## EXERCISE GOAL
One range is to be output from the listing below, exactly as written: the line with "С трето кобила" to the line with "National PG", both kept.

## SOURCE DATA

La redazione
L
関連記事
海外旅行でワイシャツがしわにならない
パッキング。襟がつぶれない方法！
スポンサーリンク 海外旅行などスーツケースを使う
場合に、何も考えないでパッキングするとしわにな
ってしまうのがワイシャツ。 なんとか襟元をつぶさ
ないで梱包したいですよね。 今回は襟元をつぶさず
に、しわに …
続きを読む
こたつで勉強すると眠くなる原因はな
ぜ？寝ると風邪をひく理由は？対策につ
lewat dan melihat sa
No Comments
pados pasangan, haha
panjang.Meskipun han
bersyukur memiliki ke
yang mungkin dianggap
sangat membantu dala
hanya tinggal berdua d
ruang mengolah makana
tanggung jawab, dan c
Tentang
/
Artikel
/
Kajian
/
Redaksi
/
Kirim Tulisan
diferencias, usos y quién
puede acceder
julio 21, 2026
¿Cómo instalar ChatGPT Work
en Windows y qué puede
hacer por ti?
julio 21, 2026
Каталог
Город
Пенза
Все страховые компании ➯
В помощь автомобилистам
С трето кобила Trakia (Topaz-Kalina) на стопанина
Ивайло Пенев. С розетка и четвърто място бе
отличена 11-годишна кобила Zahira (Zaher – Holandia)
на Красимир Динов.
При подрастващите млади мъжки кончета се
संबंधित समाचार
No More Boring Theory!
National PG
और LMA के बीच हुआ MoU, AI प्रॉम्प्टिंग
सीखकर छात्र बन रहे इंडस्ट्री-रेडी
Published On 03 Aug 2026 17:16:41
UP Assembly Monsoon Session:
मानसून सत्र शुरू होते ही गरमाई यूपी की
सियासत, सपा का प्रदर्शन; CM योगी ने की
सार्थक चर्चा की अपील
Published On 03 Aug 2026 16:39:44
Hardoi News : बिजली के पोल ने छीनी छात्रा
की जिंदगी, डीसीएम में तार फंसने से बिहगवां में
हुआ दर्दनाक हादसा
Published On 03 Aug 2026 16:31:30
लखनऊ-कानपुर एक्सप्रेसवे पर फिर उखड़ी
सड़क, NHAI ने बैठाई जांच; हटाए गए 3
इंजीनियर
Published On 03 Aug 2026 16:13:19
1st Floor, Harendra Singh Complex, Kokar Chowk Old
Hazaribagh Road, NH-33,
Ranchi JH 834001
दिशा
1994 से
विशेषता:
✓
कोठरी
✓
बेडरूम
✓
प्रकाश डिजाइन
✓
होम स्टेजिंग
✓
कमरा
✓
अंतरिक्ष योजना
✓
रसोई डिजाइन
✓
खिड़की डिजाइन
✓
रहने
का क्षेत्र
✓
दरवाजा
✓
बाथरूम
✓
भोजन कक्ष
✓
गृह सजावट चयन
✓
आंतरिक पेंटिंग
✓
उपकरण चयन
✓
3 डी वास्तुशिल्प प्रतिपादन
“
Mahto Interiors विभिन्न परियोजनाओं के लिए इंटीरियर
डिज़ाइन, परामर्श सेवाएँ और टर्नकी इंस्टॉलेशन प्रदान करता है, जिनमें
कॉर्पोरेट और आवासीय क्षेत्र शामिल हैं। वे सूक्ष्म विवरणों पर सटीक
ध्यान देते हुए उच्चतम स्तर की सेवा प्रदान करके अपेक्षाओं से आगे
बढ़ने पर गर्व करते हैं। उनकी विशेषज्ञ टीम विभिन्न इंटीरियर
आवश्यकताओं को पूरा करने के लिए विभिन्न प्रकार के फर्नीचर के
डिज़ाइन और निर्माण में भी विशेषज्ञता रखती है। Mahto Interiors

## EXPECTED ANSWER
С трето кобила Trakia (Topaz-Kalina) на стопанина
Ивайло Пенев. С розетка и четвърто място бе
отличена 11-годишна кобила Zahira (Zaher – Holandia)
на Красимир Динов.
При подрастващите млади мъжки кончета се
संबंधित समाचार
No More Boring Theory!
National PG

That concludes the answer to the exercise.